Das HZ Insurance Forum 2024 war eine ausgezeichnete Veranstaltung, um sich mit Branchenkollegen und Experten auszutauschen. Besonders beeindruckt hat mich die Vielfalt der Diskussionen und die Offenheit, mit der aktuelle Themen wie Digitalisierung und Marktveränderungen behandelt wurden. Es war inspirierend zu sehen, wie die Branche trotz der Herausforderungen bereit ist, Innovationen anzunehmen und gleichzeitig traditionelle Werte zu wahren.
Stéphane Vuichard ist sei 2006 CEO der Schafer Versicherungen AG.
Sie sind bereits seit 18 Jahren bei Schafer Versicherungen - wie haben Sie persönlich die vielen Veränderungen miterlebt?
À la Minute sehe ich den Fachkräftemangel und den Umgang mit neuen Trends in der Arbeitswelt (Wille zu Leadership, Remote-Arbeit, Flexibilität und Work-Life-Balance) als die grössten Herausforderungen. Parallel dazu wird die zunehmende Komplexität der Versicherungsprodukte und die nachlassende Zuverlässigkeit in der allgemeinen Versicherungsbranche zu einem immer grösseren Problem, wenn es darum geht, die Kundenbedürfnisse «on time» und in der richtigen Qualität abzudecken. Die Versicherungsprodukte und Wordings werden umfangreicher und komplexer, gleichzeitig mangelt es an Ressourcen und Know-how.

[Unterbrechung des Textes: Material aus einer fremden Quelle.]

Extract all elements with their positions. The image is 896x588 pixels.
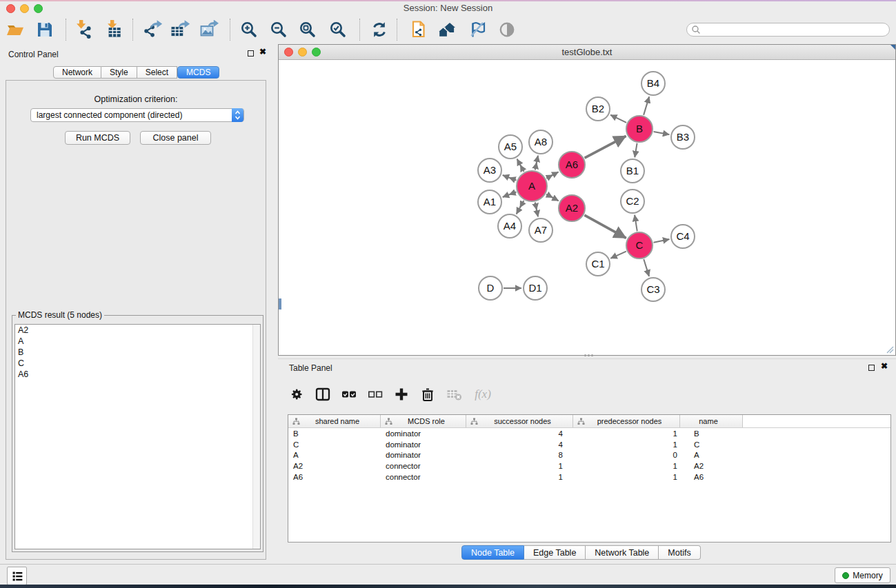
zoom-selected-button[interactable] (326, 17, 350, 42)
graph-node-A4[interactable]: A4 (498, 214, 521, 238)
graph-node-B3[interactable]: B3 (671, 125, 695, 149)
table-cell[interactable]: A2 (288, 462, 381, 470)
graph-edge[interactable] (644, 97, 649, 115)
graph-edge[interactable] (520, 203, 523, 208)
zoom-window-button[interactable] (34, 4, 43, 13)
delete-table-button[interactable] (445, 385, 463, 403)
graph-node-A8[interactable]: A8 (529, 130, 552, 154)
memory-button[interactable]: Memory (835, 567, 890, 583)
minimize-window-button[interactable] (20, 4, 29, 13)
task-history-button[interactable] (7, 567, 27, 585)
export-network-button[interactable] (140, 17, 165, 42)
table-cell[interactable]: dominator (381, 451, 466, 459)
refresh-button[interactable] (367, 17, 392, 42)
tab-style[interactable]: Style (101, 66, 137, 79)
result-list-scrollbar[interactable] (252, 325, 260, 549)
graph-node-A6[interactable]: A6 (559, 152, 585, 178)
zoom-fit-button[interactable] (295, 17, 320, 42)
graph-edge[interactable] (644, 259, 649, 276)
mcds-result-item[interactable]: A6 (15, 369, 260, 380)
panel-splitter-handle[interactable] (279, 298, 281, 310)
network-zoom-button[interactable] (312, 48, 321, 57)
table-cell[interactable]: A6 (680, 473, 743, 481)
table-row[interactable]: Cdominator41C (288, 439, 890, 450)
float-panel-icon[interactable] (248, 50, 254, 57)
table-cell[interactable]: C (288, 440, 381, 449)
select-all-columns-button[interactable] (340, 385, 358, 403)
graph-edge[interactable] (654, 239, 670, 243)
table-cell[interactable]: 1 (466, 473, 573, 481)
graph-edge[interactable] (509, 193, 514, 195)
close-panel-icon[interactable]: ✖ (259, 47, 266, 57)
table-float-panel-icon[interactable] (868, 365, 875, 371)
tab-network-table[interactable]: Network Table (586, 545, 659, 560)
graph-node-A3[interactable]: A3 (478, 159, 501, 182)
table-row[interactable]: A6connector11A6 (288, 472, 890, 483)
network-close-button[interactable] (284, 48, 293, 57)
tab-network[interactable]: Network (53, 66, 101, 79)
table-cell[interactable]: 4 (466, 429, 573, 438)
table-cell[interactable]: 1 (466, 462, 573, 470)
tab-mcds[interactable]: MCDS (177, 66, 219, 79)
new-network-button[interactable] (406, 17, 430, 42)
table-cell[interactable]: A2 (680, 462, 743, 470)
graph-node-D[interactable]: D (479, 276, 502, 300)
network-window-titlebar[interactable]: testGlobe.txt (279, 45, 895, 60)
table-cell[interactable]: connector (381, 473, 466, 481)
graph-node-C1[interactable]: C1 (586, 252, 610, 276)
graph-edge[interactable] (548, 175, 552, 177)
optimization-criterion-select[interactable]: largest connected component (directed) (30, 108, 244, 122)
graph-node-A2[interactable]: A2 (559, 195, 585, 221)
tab-edge-table[interactable]: Edge Table (524, 545, 586, 560)
table-cell[interactable]: 4 (466, 440, 573, 449)
table-cell[interactable]: B (288, 429, 381, 438)
tab-node-table[interactable]: Node Table (461, 545, 524, 560)
run-mcds-button[interactable]: Run MCDS (65, 131, 130, 145)
close-window-button[interactable] (6, 4, 15, 13)
tab-motifs[interactable]: Motifs (659, 545, 700, 560)
graph-node-A5[interactable]: A5 (499, 135, 522, 159)
table-close-panel-icon[interactable]: ✖ (881, 361, 888, 371)
search-field[interactable] (686, 23, 890, 37)
save-session-button[interactable] (32, 17, 57, 42)
graph-node-D1[interactable]: D1 (524, 276, 547, 300)
graph-node-A[interactable]: A (517, 171, 547, 201)
table-cell[interactable]: 1 (573, 473, 680, 481)
graph-edge[interactable] (584, 215, 626, 238)
import-network-button[interactable] (72, 17, 97, 42)
table-cell[interactable]: A (288, 451, 381, 459)
graph-node-B[interactable]: B (626, 116, 653, 142)
graph-edge[interactable] (635, 143, 637, 158)
zoom-out-button[interactable] (266, 17, 291, 42)
mcds-result-list[interactable]: A2ABCA6 (14, 324, 261, 549)
search-input[interactable] (701, 24, 889, 35)
table-row[interactable]: Bdominator41B (288, 428, 890, 439)
table-cell[interactable]: A (680, 451, 743, 459)
table-cell[interactable]: A6 (288, 473, 381, 481)
function-builder-button[interactable]: f(x) (471, 385, 495, 403)
open-file-button[interactable] (3, 17, 28, 42)
horizontal-splitter-handle[interactable] (584, 354, 594, 357)
graph-edge[interactable] (610, 252, 626, 258)
mcds-result-item[interactable]: C (15, 358, 260, 369)
graph-node-B2[interactable]: B2 (586, 97, 610, 121)
table-cell[interactable]: 8 (466, 451, 573, 459)
graph-edge[interactable] (635, 215, 637, 231)
graph-node-C2[interactable]: C2 (621, 190, 644, 213)
graph-node-C4[interactable]: C4 (671, 225, 695, 248)
graph-edge[interactable] (654, 132, 670, 134)
network-graph-canvas[interactable]: B4B2BB3A5A8A6A3AB1A1A2C2A4A7C4CC1C3DD1 (279, 61, 895, 355)
unselect-all-columns-button[interactable] (366, 385, 384, 403)
graph-node-A1[interactable]: A1 (478, 190, 501, 214)
column-header-predecessor-nodes[interactable]: predecessor nodes (573, 415, 680, 427)
graph-edge[interactable] (536, 205, 537, 210)
table-cell[interactable]: C (680, 440, 743, 449)
zoom-in-button[interactable] (237, 17, 261, 42)
window-titlebar[interactable]: Session: New Session (0, 1, 896, 15)
graph-node-B1[interactable]: B1 (621, 159, 644, 183)
table-cell[interactable]: dominator (381, 429, 466, 438)
network-minimize-button[interactable] (298, 48, 307, 57)
graph-node-C3[interactable]: C3 (641, 278, 665, 301)
import-table-button[interactable] (103, 17, 128, 42)
export-image-button[interactable] (197, 17, 221, 42)
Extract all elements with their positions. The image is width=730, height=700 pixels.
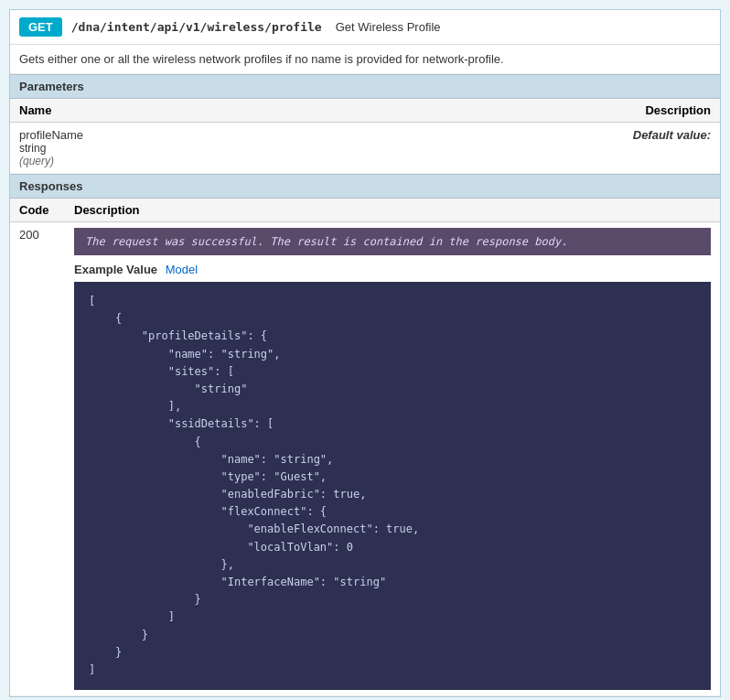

Auch die Digitalisierung bringt organisatorische und technische Veränderungen mit sich. Trotz allem halte ich ein starkes Kundennetzwerk, persönlichen Kontakt auf Augenhöhe und qualitativ hochwertige Arbeit für entscheidend. Diese Faktoren bleiben zentral, um langfristige Kundenbeziehungen aufzubauen und zu pflegen.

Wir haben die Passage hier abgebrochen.